◆ Supplied records
★ ★ ★
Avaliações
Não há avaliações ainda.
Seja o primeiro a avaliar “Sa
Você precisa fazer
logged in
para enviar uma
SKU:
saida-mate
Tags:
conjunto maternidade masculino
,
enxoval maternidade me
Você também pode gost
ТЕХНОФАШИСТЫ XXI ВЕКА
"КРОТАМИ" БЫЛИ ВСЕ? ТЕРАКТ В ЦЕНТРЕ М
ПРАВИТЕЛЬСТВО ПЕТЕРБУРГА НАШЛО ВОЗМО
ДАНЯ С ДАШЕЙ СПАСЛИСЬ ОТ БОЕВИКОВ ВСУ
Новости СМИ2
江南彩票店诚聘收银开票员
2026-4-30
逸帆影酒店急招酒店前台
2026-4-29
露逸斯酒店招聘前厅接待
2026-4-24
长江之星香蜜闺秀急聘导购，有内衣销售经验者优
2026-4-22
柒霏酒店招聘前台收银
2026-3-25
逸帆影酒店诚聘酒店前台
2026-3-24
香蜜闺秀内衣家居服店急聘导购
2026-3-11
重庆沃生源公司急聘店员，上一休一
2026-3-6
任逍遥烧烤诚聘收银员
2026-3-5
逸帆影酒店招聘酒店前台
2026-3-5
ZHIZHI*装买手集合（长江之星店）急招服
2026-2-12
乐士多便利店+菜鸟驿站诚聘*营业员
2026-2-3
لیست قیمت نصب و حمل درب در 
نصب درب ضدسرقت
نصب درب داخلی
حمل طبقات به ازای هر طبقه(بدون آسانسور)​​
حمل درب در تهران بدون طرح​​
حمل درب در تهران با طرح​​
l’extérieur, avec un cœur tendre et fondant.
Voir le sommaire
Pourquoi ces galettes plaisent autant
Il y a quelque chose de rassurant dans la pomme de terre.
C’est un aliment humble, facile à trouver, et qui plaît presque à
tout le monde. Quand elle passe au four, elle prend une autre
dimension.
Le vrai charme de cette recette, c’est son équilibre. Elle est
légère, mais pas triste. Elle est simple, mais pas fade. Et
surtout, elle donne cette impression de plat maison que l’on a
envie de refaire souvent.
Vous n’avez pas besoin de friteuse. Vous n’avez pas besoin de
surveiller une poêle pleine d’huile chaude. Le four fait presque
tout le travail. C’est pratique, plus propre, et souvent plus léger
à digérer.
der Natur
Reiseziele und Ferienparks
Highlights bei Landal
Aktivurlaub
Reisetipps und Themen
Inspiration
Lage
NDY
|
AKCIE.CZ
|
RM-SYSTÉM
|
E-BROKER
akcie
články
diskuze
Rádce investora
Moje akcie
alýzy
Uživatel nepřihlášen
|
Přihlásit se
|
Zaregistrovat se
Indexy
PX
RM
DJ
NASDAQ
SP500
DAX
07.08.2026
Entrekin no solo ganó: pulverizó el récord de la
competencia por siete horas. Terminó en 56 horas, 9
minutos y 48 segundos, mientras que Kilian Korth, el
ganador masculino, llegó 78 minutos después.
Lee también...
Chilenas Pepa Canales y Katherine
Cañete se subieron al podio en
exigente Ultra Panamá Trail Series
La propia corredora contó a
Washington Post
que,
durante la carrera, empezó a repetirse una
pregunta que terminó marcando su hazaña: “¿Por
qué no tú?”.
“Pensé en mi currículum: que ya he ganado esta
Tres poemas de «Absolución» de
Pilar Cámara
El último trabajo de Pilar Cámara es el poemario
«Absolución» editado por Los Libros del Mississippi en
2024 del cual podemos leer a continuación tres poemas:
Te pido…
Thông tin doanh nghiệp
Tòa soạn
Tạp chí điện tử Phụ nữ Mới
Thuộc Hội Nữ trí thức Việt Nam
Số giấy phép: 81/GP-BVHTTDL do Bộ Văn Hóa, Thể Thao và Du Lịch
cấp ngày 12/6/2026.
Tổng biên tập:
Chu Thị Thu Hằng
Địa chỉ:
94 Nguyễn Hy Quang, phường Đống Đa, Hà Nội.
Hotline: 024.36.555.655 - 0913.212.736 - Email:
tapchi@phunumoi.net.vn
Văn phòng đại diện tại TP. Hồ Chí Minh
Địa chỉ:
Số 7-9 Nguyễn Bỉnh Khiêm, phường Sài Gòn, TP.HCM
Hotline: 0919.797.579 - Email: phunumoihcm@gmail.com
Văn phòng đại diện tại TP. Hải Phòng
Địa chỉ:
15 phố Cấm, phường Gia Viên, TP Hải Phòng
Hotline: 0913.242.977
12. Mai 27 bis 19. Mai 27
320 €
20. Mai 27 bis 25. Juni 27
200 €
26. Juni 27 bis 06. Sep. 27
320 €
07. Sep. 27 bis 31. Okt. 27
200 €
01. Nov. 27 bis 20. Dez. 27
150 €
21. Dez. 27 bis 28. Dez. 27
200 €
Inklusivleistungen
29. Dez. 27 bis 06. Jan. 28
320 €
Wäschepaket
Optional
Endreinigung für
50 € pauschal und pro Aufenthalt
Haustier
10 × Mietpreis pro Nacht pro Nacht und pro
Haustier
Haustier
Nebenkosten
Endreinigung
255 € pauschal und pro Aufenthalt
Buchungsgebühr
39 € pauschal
★ ★ ★
◆ Your objective
Identify the lines above that contain the word "تهران", then copy them.

◆ Solution to this task
حمل درب در تهران بدون طرح​​
حمل درب در تهران با طرح​​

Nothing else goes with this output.